No que diz respeito às fontes, é claro que tive de recorrer às fontes diplomáticas, mas também é relevante considerar que o arquivo Salazar, que está na Torre do Tombo, já foi muito explorado e, portanto, dali vêm poucas novidades, ao passo que o Arquivo Histórico e Diplomático do Ministério dos Negócios Estrangeiros tem sido menos utilizado e ali se encontram informações inéditas.
E também usa fontes públicas, como os diários do Franco Nogueira, que, embora publicados, certamente não foram lidos por muita gente.
Sim, quis fazer uma obra de síntese e para isso foi preciso apoiar-me nas fontes secundárias – o que já está publicado – mas também acrescentar algo mais, daí ter consultado esses arquivos.

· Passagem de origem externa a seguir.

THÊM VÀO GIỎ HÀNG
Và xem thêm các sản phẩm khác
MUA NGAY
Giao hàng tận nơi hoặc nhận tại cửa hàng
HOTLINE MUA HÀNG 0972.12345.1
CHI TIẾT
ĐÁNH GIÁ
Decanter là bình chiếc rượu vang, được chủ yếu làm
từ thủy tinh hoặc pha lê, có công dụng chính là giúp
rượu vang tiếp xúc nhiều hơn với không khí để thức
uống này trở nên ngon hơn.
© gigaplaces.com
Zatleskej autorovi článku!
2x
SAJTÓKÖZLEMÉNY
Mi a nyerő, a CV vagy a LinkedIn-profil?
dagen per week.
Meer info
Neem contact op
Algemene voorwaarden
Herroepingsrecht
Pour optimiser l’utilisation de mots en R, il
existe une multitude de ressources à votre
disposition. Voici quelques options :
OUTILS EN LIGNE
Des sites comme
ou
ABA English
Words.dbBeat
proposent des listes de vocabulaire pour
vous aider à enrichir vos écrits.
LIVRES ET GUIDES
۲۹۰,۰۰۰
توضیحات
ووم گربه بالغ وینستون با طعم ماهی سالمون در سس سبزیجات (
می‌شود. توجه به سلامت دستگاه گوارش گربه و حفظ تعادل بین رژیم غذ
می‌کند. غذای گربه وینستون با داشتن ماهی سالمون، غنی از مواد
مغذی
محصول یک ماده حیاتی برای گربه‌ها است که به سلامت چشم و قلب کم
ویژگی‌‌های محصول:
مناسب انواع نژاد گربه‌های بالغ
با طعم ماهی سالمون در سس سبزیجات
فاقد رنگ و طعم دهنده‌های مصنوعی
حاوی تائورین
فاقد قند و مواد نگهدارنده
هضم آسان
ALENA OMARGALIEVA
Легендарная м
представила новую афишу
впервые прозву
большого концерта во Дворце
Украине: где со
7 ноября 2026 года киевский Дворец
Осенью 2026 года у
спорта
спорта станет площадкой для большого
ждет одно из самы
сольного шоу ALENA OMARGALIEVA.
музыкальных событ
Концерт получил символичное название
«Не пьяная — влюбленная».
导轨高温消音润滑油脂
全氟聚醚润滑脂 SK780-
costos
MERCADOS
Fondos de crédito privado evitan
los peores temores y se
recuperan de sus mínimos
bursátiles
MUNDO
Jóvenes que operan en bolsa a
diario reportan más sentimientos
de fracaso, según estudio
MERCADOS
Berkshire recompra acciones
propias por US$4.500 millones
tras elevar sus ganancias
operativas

No primeiro livro, “A diplomacia de Salazar”, a esmagadora maioria das fontes primárias estão publicadas. Há uma edição do MNE chamada “Dez anos de política externa” com documentos diplomáticos referentes ao período da guerra de Espanha, II Guerra Mundial e o pós-guerra, e também há a correspondência do Salazar com o Teotónio Pereira e com o Armindo Monteiro. Depois encontramos as fontes primárias que estão nos arquivos, e as fontes secundárias das pessoas que fizeram livros sobre estas matérias. Nem uma vida inteira chegava para fazer tudo a partir de fontes primárias.
A vantagem de fazer um resumo como o que fez, é que, mesmo as pessoas que se debruçam sobre o Estado Novo têm um interesse limitado. Hoje, já ninguém quer perder horas infindáveis a estudar todas fontes disponíveis e os seus livros conseguem compilar o desenvolvimento das situações de uma maneira compacta, porém suficientemente detalhada. Apesar da ênfase nas peripécias diplomáticas, há muita coisa nos livros que engloba a política geral, interna e externa.
Na vertente diplomática, uma coisa que me fascinou foi conhecer nomes completamente desconhecidos do grande público. Por exemplo, o Calvet de Magalhães, que cita em várias ocasiões importantes, e que praticamente desapareceu da História.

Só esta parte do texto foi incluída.